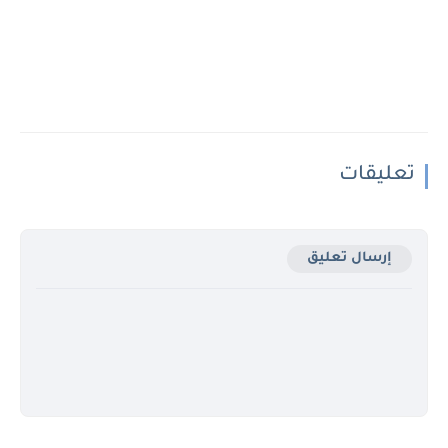
تعليقات
إرسال تعليق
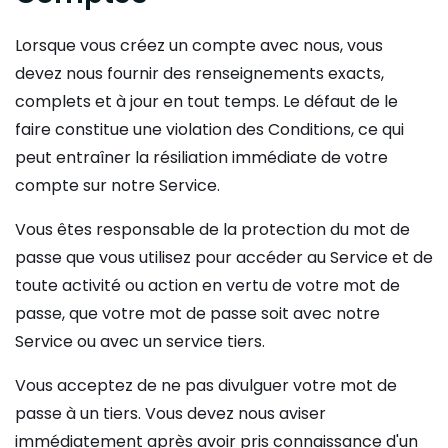
Lorsque vous créez un compte avec nous, vous
devez nous fournir des renseignements exacts,
complets et à jour en tout temps. Le défaut de le
faire constitue une violation des Conditions, ce qui
peut entraîner la résiliation immédiate de votre
compte sur notre Service.
Vous êtes responsable de la protection du mot de
passe que vous utilisez pour accéder au Service et de
toute activité ou action en vertu de votre mot de
passe, que votre mot de passe soit avec notre
Service ou avec un service tiers.
Vous acceptez de ne pas divulguer votre mot de
passe à un tiers. Vous devez nous aviser
immédiatement après avoir pris connaissance d'un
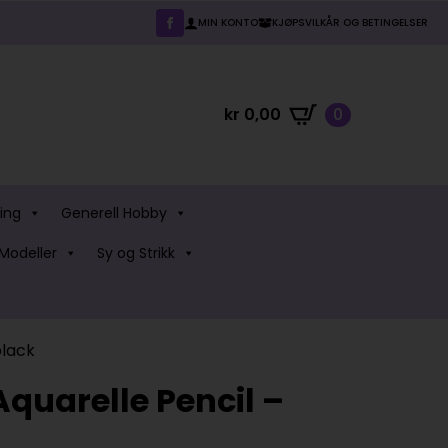
MIN KONTO
KJØPSVILKÅR OG BETINGELSER
kr
0,00
0
ing
Generell Hobby
Modeller
Sy og Strikk
black
uarelle Pencil –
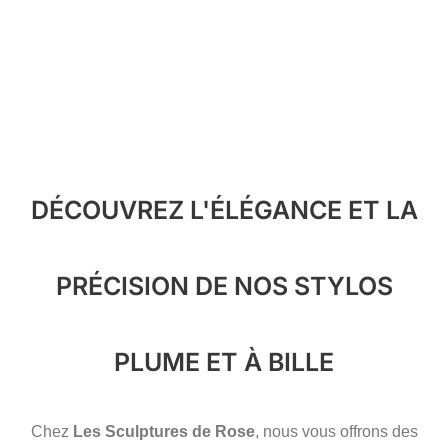
DÉCOUVREZ L'ÉLÉGANCE ET LA
PRÉCISION DE NOS STYLOS
PLUME ET À BILLE
Chez
Les Sculptures de Rose
, nous vous offrons des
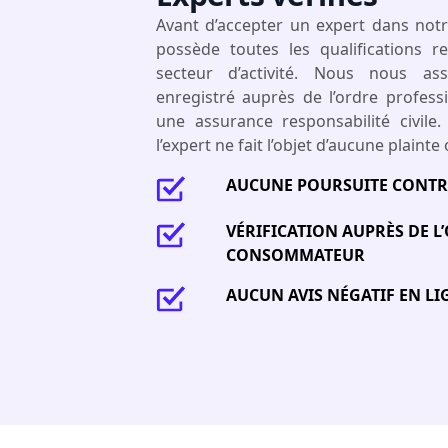
Avant d’accepter un expert dans notr
possède toutes les qualifications 
secteur d’activité. Nous nous assu
enregistré auprès de l’ordre professi
une assurance responsabilité civile
l’expert ne fait l’objet d’aucune plainte
AUCUNE POURSUITE CONTRE
VÉRIFICATION AUPRÈS DE L
CONSOMMATEUR
AUCUN AVIS NÉGATIF EN LI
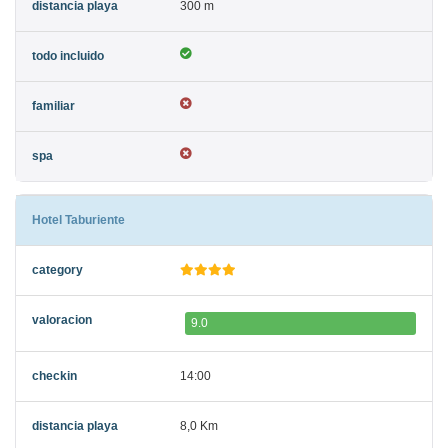
300 m
Hotel Taburiente
9.0
14:00
8,0 Km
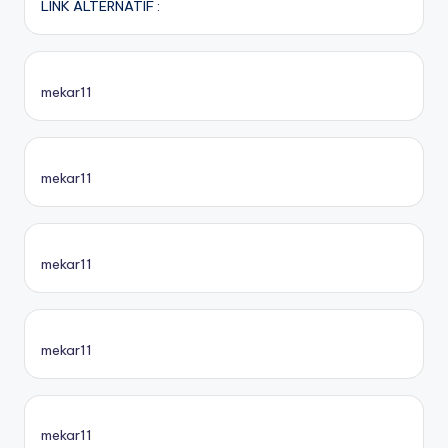
LINK ALTERNATIF :
mekar11
mekar11
mekar11
mekar11
mekar11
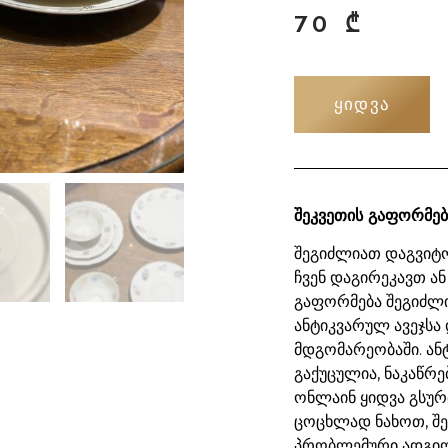
70
₾
ᲧᲘᲓᲕᲐ
შეკვეთის გაფორმებ
შეგიძლიათ დაგვიტო
ჩვენ დაგირეკავთ ან
გაფორმება შეგიძლ
ანტიკვარულ ავეჯსა 
მდგომარეობაში. ან
გაქუცულია, ნაკაწრე
ონლაინ ყიდვა გსურ
ცოცხლად ნახოთ, შ
პრობლემური ადგილ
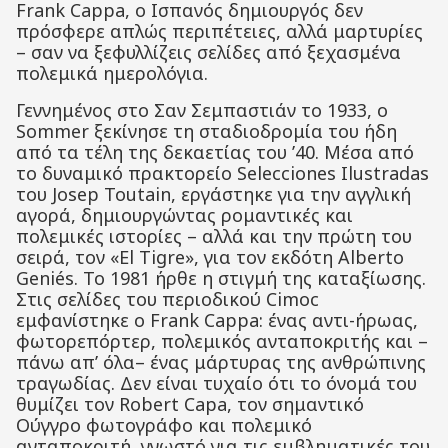
Frank Cappa, ο Ισπανός δημιουργός δεν
πρόσφερε απλώς περιπέτειες, αλλά μαρτυρίες
– σαν να ξεφυλλίζεις σελίδες από ξεχασμένα
πολεμικά ημερολόγια.
Γεννημένος στο Σαν Σεμπαστιάν το 1933, ο
Sommer ξεκίνησε τη σταδιοδρομία του ήδη
από τα τέλη της δεκαετίας του ’40. Μέσα από
το δυναμικό πρακτορείο Selecciones Ilustradas
του Josep Toutain, εργάστηκε για την αγγλική
αγορά, δημιουργώντας ρομαντικές και
πολεμικές ιστορίες – αλλά και την πρώτη του
σειρά, τον «El Tigre», για τον εκδότη Alberto
Geniés. Το 1981 ήρθε η στιγμή της καταξίωσης.
Στις σελίδες του περιοδικού Cimoc
εμφανίστηκε ο Frank Cappa: ένας αντι-ήρωας,
φωτορεπόρτερ, πολεμικός ανταποκριτής και –
πάνω απ’ όλα– ένας μάρτυρας της ανθρώπινης
τραγωδίας. Δεν είναι τυχαίο ότι το όνομά του
θυμίζει τον Robert Capa, τον σημαντικό
Ούγγρο φωτογράφο και πολεμικό
ανταποκριτή, γνωστό για τις εμβληματικές του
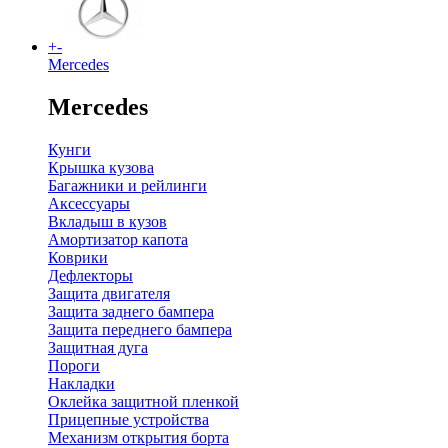
+
-
Mercedes
Mercedes
Кунги
Крышка кузова
Багажники и рейлинги
Аксессуары
Вкладыш в кузов
Амортизатор капота
Коврики
Дефлекторы
Защита двигателя
Защита заднего бампера
Защита переднего бампера
Защитная дуга
Пороги
Накладки
Оклейка защитной пленкой
Прицепные устройства
Механизм открытия борта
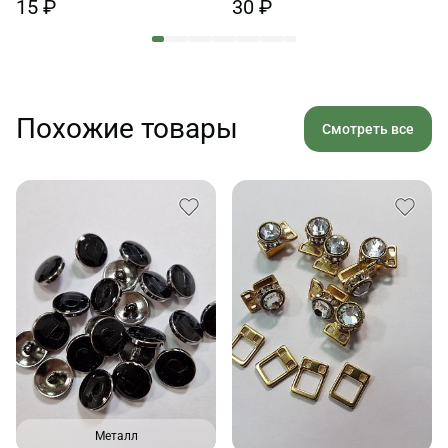
15 ₽
30 ₽
Похожие товары
Смотреть все
Металл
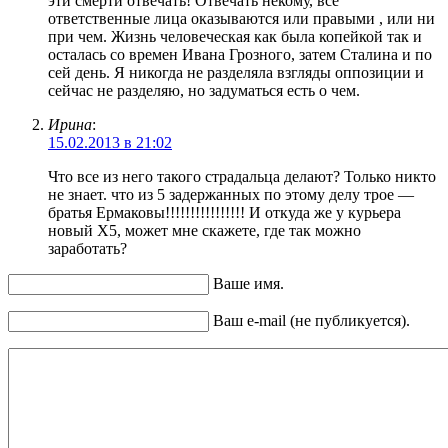
эти смерти отвечать! Отвечать некому, все
ответственные лица оказываются или правыми , или ни
при чем. Жизнь человеческая как была копейкой так и
осталась со времен Ивана Грозного, затем Сталина и по
сей день. Я никогда не разделяла взгляды оппозиции и
сейчас не разделяю, но задуматься есть о чем.
Ирина
:
15.02.2013 в 21:02
Что все из него такого страдальца делают? Только никто
не знает. что из 5 задержанных по этому делу трое —
братья Ермаковы!!!!!!!!!!!!!!!! И откуда же у курьера
новый Х5, может мне скажете, где так можно
заработать?
Ваше имя.
Ваш e-mail (не публикуется).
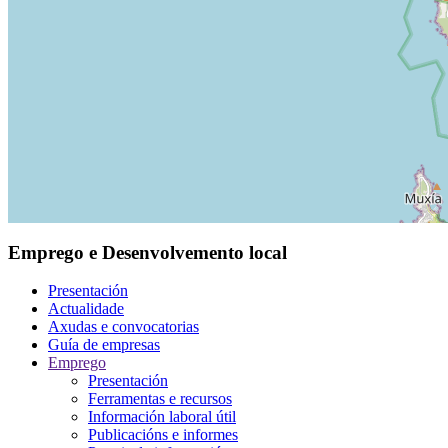
Emprego e Desenvolvemento local
Presentación
Actualidade
Axudas e convocatorias
Guía de empresas
Emprego
Presentación
Ferramentas e recursos
Información laboral útil
Publicacións e informes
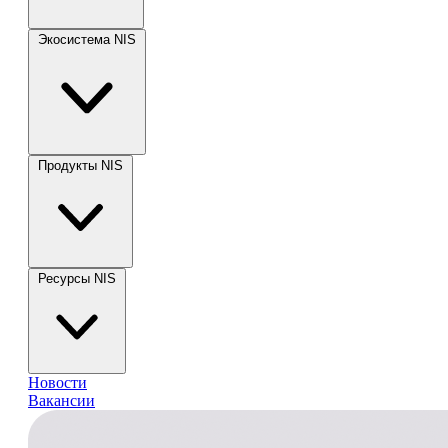
Экосистема NIS
Продукты NIS
Ресурсы NIS
Новости
Вакансии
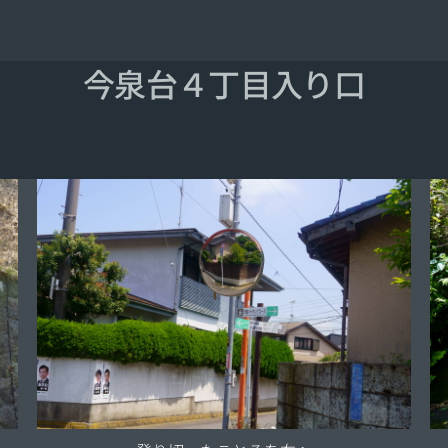
今泉台４丁目入り口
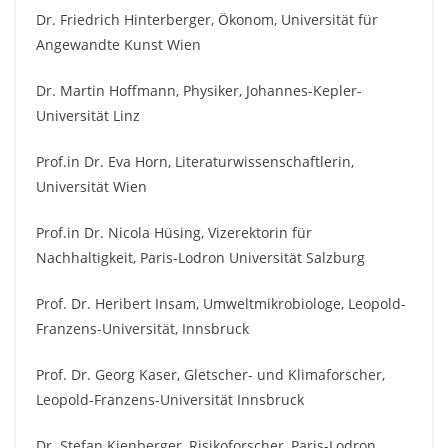
Dr. Friedrich Hinterberger, Ökonom, Universität für
Angewandte Kunst Wien
Dr. Martin Hoffmann, Physiker, Johannes-Kepler-
Universität Linz
Prof.in Dr. Eva Horn, Literaturwissenschaftlerin,
Universität Wien
Prof.in Dr. Nicola Hüsing, Vizerektorin für
Nachhaltigkeit, Paris-Lodron Universität Salzburg
Prof. Dr. Heribert Insam, Umweltmikrobiologe, Leopold-
Franzens-Universität, Innsbruck
Prof. Dr. Georg Kaser, Gletscher- und Klimaforscher,
Leopold-Franzens-Universität Innsbruck
Dr. Stefan Kienberger, Risikoforscher, Paris-Lodron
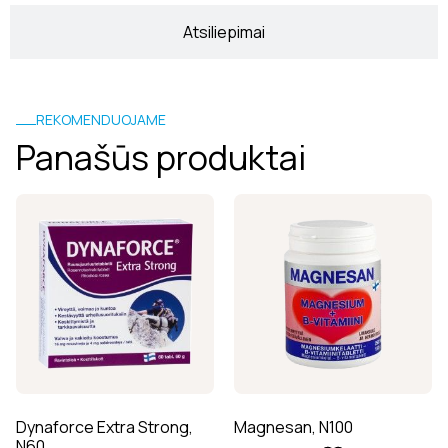
Atsiliepimai
REKOMENDUOJAME
Panašūs produktai
Dynaforce Extra Strong,
Magnesan, N100
N60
○ ○ ○ ○
### Task to complete
Write back word for word every line in the entries above from the one with "братья Ермаковы!!!!!!!!!!!!!!!! И" to the one with "Ferramentas e recursos", ends included, and none of the pictures.

### Solution to the exercise
братья Ермаковы!!!!!!!!!!!!!!!! И откуда же у курьера
новый Х5, может мне скажете, где так можно
заработать?
Ваше имя.
Ваш e-mail (не публикуется).
Emprego e Desenvolvemento local
Presentación
Actualidade
Axudas e convocatorias
Guía de empresas
Emprego
Presentación
Ferramentas e recursos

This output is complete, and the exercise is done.